New Brunswick — The Manatee is proud to present an article by Brooke Richards of Miramichi Valley High School’s Writing 110 class, which is doing a module on satire taught by Mrs. Krista Cabel.
“She tried to open the refrigerator, but her arms wouldn’t move; they just hung at her sides,” said a worried Saint John mother of 15-year-old daughter, Becky. “I’ve never seen anything like it,” agreed her husband, a look of concern permanently pasted to his face. “We went shopping last weekend,” began Becky’s younger sister, “and Becky saw a top that had a picture of One Direction on the front, but when she went to take it off of the rack, she just froze.”
Becky’s mother said that these episodes usually commence by Becky exclaiming “O.M.G” slowly and quietly under her breath, followed by the sentence “I literally just can’t” or “I can’t even right now.” Becky’s mother explained that the 2 alternate.
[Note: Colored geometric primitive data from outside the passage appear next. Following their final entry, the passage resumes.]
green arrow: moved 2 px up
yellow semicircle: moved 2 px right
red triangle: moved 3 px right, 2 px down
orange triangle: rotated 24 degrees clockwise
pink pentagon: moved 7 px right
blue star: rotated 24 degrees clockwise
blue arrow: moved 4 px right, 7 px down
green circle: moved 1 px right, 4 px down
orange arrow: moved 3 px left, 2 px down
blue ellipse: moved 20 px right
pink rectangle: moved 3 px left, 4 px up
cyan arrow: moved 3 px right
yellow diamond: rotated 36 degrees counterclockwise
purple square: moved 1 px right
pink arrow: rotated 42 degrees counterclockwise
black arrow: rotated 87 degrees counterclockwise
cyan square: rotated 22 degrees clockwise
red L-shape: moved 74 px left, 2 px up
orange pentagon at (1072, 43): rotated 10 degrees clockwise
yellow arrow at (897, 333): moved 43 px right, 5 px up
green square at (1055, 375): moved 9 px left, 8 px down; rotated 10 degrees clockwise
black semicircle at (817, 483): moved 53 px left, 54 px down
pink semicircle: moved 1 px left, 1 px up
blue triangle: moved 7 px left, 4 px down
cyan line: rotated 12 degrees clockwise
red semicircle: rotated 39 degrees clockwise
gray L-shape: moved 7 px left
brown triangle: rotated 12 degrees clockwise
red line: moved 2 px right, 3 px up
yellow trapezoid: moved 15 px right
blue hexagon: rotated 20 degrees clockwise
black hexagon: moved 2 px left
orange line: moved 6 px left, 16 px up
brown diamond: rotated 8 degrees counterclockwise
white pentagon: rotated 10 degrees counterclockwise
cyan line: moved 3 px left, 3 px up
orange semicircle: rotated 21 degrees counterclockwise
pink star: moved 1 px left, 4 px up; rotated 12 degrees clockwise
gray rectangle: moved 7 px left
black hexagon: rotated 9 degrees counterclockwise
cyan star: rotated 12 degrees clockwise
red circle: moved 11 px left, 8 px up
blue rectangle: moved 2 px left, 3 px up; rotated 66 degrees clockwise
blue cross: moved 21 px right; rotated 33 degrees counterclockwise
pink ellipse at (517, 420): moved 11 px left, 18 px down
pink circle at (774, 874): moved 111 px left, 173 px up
An exasperated Becky said she’s tired of the endless visits to the family doctor, and that it’s not her fault that she can’t. Her parents are sympathetic despite their frustration, because they “know it’s not her fault; she’s a victim of her disorder.” Her doctor has labelled it “I.R.J.C.R.N.D.” (I Really Just Can’t Right Now Disorder), explaining that the condition is spreading rapidly throughout the nation, mainly in Caucasian teenage females and gay males. He said that symptoms include an abnormal bond with the Apple iPhone device, as well as dependencies on the Ugg boot, Starbucks frappucinos and Instagram.
The doctor admitted that he did not know whether the symptoms were related. Becky’s family and friends informed us that this has become a real obstacle in her life, as she “just can’t” do much of anything anymore. “Her grades are slipping,” said Becky’s school teacher, somberly. “She can’t even pick up her pencil sometimes.”
Becky’s parents say that she “can’t even” when her emotions are most heightened: when she’s really upset or excited. “We often have to calm her down with vanilla-scented candles or a drive to the mall,” they explained. Her teacher said that as a result of her unique learning program, Becky is permitted to hold her iPhone during class time. “It relaxes her,” she told us.
Becky’s boyfriend didn’t have much to comment. “She don’t look any different to me,” he offered weakly. Becky then hugged him and thanked him for his support.
Studies show that this behaviour is most prominent during fall.